Brown had previously participated in the blaxploitation movie soundtrack Black Caesar (Polydor PD 6014) released in February 1973. He followed a similar recipe seven months later with Slaughter's Big Rip-Off. Famous funk trombonist Fred Wesley—known for his work with The J.B.'s throughout the 1970s—joins James with "Happy for the Poor" sounding nearly identical to "Gimme Some More" from Food for Thought (People PE5601). Because it's a soundtrack, many of the thirteen tracks are under the three-minute mark. Brown, Wesley, and Dave Matthews musically arranged the album. Sadly no engineering is credited but all of the tracks are funky fantastic, and sound killer terrific. I don't have the original US pressing but do have the Canadian first press which I based my sonic impressions Tonal balance is warm and spot on with groovy bass, crisp brass and rhythm guitar, impressive dynamics and top end finesse and precision. Definitely demo-worthy!

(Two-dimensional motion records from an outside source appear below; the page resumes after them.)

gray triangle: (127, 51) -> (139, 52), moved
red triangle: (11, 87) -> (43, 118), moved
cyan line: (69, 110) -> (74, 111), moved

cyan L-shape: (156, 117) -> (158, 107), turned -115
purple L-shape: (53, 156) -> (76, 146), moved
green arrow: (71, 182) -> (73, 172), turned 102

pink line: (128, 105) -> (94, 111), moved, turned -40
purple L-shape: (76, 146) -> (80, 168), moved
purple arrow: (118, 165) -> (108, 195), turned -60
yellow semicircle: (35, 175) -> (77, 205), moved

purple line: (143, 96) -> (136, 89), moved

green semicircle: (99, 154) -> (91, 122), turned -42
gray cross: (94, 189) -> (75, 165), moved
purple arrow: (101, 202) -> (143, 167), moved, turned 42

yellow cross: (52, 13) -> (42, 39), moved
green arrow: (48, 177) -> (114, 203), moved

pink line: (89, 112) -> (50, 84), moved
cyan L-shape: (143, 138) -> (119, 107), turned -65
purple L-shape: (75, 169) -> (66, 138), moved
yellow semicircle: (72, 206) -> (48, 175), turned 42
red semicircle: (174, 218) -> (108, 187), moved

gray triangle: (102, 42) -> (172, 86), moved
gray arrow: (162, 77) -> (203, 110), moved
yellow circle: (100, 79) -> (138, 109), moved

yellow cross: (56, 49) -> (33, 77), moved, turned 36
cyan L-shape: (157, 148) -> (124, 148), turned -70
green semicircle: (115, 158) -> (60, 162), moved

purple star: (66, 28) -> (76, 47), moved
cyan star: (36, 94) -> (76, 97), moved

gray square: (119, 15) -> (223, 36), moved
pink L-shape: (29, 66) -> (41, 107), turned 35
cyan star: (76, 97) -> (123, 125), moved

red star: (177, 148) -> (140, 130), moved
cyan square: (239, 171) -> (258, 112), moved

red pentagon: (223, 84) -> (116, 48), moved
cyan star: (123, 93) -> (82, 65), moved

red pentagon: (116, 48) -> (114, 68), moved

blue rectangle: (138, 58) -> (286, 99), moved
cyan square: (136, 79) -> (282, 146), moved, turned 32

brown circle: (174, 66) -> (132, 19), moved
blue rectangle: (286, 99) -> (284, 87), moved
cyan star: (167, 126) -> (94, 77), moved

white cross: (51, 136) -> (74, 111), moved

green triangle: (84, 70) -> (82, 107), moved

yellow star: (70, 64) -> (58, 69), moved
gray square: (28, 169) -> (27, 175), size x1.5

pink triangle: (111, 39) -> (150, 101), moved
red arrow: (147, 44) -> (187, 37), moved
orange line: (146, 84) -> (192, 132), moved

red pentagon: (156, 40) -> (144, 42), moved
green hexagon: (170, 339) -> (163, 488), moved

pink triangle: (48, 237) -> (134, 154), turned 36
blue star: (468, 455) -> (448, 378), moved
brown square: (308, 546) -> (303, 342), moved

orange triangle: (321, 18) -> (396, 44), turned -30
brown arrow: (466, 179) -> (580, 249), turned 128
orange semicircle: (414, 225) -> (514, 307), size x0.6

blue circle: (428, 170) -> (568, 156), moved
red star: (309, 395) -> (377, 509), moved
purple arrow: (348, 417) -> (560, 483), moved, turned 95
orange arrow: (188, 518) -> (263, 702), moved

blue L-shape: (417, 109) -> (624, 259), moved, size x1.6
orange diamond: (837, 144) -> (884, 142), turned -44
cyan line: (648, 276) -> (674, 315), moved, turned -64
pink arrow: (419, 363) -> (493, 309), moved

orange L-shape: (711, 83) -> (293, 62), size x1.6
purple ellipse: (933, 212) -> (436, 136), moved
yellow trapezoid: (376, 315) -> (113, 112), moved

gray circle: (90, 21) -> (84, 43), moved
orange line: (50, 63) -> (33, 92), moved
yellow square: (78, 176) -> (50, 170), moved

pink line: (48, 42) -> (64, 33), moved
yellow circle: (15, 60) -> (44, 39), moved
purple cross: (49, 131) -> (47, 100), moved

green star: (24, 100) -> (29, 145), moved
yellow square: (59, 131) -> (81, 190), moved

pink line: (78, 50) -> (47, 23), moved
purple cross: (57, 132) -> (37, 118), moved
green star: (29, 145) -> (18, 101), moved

225. Spinners, Pick of the Litter. Atlantic – SD 18141 (1975), 33 1/3 rpm. Genre: Philly soul.

This is the Spinners sixth and last great studio album released in August 1975, though Happiness Is Being with the Spinners, a year later, does contain the funky "The Rubberband Man" (Atlantic DSKO 76) worth having. While the chart-topping single "They Just Can't Stop It The (Games People Play)" remains the best known track from Pick of the Litter, other songs such as the opening track "Honest I Do" with its signature Philly soul backbeat—recalling the groups major hits "I'll Be Around" and "Could It Be I'm Falling in Love"—"Love or Leave," and "All That Glitter's Ain't Gold" are nearly as good. Even the ballads, which I often skip over, are so well recorded with the strong vocal presence, that I left the needle run its course. Thom Bell produced, arranged, and conducted the album. MFSB's orchestra provided the backbone, embellished by Don Renaldo & His Swinging Strings and Horns. Larry Washington played the congas while Bob Babbitt played bass and Bobby Eli played guitar. Not credited, Dionne Warwick contributes a few lines on the last track "Just as Long as We Have Love". Engineers Don Murray and Jim (Reds) Gallagher recorded them at Sigma Sound Studios; Nimitr Sarikananda mastered it at Frankford/Wayne Recording Labs, both in Philadelphia, Pa. Both technical teams did an outstanding job. Tonal balance is warm and perfect with rich bass, non-fatiguing mids, top end treble finesse, and very low compression for a non-audiophile release.